## Records for the exercise
- Opening Delimiter -
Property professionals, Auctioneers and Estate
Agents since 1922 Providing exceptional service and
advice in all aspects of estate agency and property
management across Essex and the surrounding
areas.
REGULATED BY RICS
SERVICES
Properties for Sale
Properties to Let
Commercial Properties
- Closing Delimiter -
## What to produce
Each record shown above must be reproduced exactly.

## Answer to this task
Property professionals, Auctioneers and Estate
Agents since 1922 Providing exceptional service and
advice in all aspects of estate agency and property
management across Essex and the surrounding
areas.
REGULATED BY RICS
SERVICES
Properties for Sale
Properties to Let
Commercial Properties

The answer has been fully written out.